Tinha conquistado também a senhora; Lynesse, da Casa Hightower, sua
segunda esposa, bem-nascida e bela... mas ela arruinara-o e
abandonara-o, e a recordação da mulher agora era amarga para ele.
- Seja
gentil, meu cavaleiro. - Dany pôs uma mão no braço de Jorah. -
Estou certa de que Arstan não teve nenhuma intenção de ofendê-lo.
- Às
suas ordens, Khaleesi. - A voz de Sor Jorah mostrava ressentimento.
Dany
voltou-se para o escudeiro.
- Sei
pouco de Rhaegar. Só as histórias que Viserys contava, e ele era um
garotinho quando nosso irmão morreu.

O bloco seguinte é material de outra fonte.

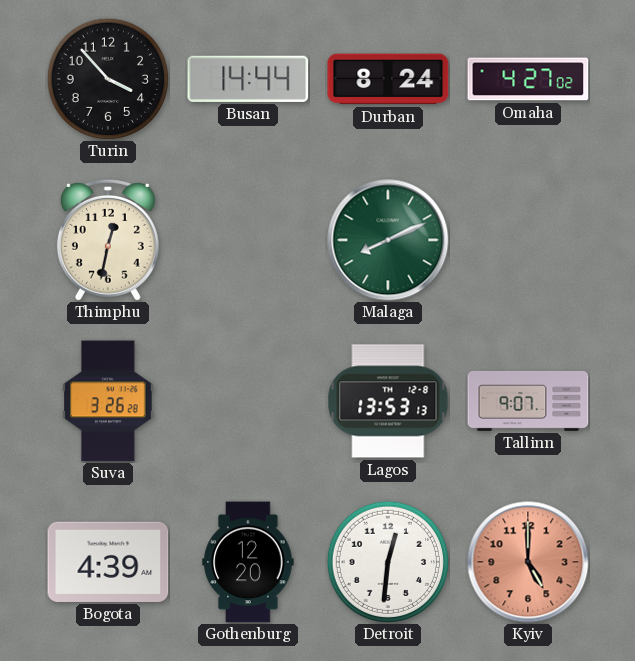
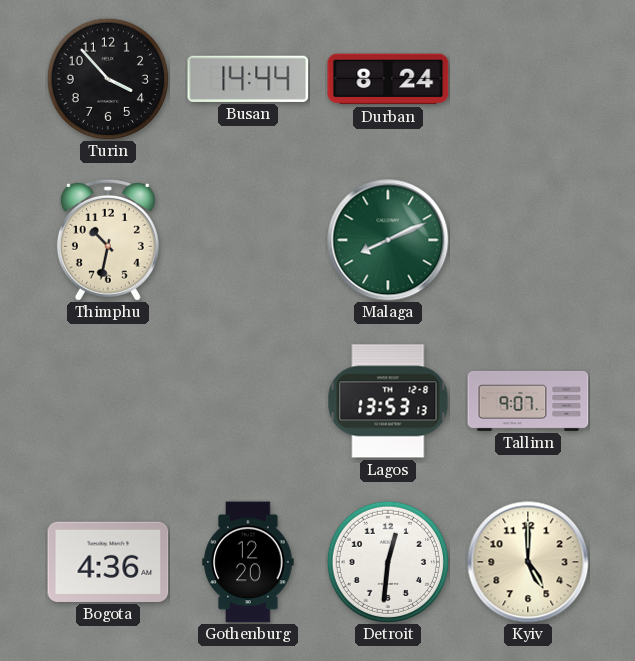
Omaha: 4:27 -> none
Thimphu: 12:32 -> 10:32
Suva: 3:26 -> none
Bogota: 4:39 -> 4:36
Kyiv dial: salmon -> cream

Como ele era realmente?
O velho
refletiu por um momento.
- Capaz.
Isso acima de tudo. Determinado, circunspecto, cumpridor, obstinado.
Conta-se uma história sobre ele... mas sem dúvida Sor Jorah também
a conhece.
-
Gostaria de ouvi-la de você.
- Às
suas ordens - disse Barba-Branca. - Quando criança, o Príncipe de
Pedra do Dragão era extraordinariamente dado à leitura. Começou a
ler tão cedo que os homens diziam que a Rainha Rhaella devia ter
engolido alguns livros e uma vela enquanto ele estava em seu ventre.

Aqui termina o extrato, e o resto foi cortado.